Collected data
*** Begin section ***

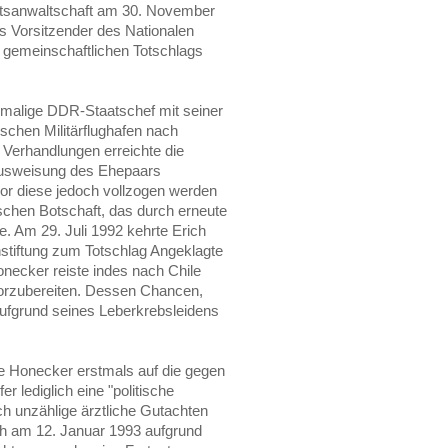
atsanwaltschaft am 30. November
s Vorsitzender des Nationalen
 gemeinschaftlichen Totschlags
emalige DDR-Staatschef mit seiner
ischen Militärflughafen nach
Verhandlungen erreichte die
usweisung des Ehepaars
or diese jedoch vollzogen werden
ischen Botschaft, das durch erneute
. Am 29. Juli 1992 kehrte Erich
stiftung zum Totschlag Angeklagte
necker reiste indes nach Chile
 vorzubereiten. Dessen Chancen,
ufgrund seines Leberkrebsleidens
e Honecker erstmals auf die gegen
r lediglich eine "politische
h unzählige ärztliche Gutachten
ch am 12. Januar 1993 aufgrund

*** End section ***

## Work to be completed:
Write out, word for word, the line containing "s Vorsitzender des Nationalen" and all the lines after it in the entries above, and nothing more.

## Output of the exercise:
s Vorsitzender des Nationalen
 gemeinschaftlichen Totschlags
emalige DDR-Staatschef mit seiner
ischen Militärflughafen nach
Verhandlungen erreichte die
usweisung des Ehepaars
or diese jedoch vollzogen werden
ischen Botschaft, das durch erneute
. Am 29. Juli 1992 kehrte Erich
stiftung zum Totschlag Angeklagte
necker reiste indes nach Chile
 vorzubereiten. Dessen Chancen,
ufgrund seines Leberkrebsleidens
e Honecker erstmals auf die gegen
r lediglich eine "politische
h unzählige ärztliche Gutachten
ch am 12. Januar 1993 aufgrund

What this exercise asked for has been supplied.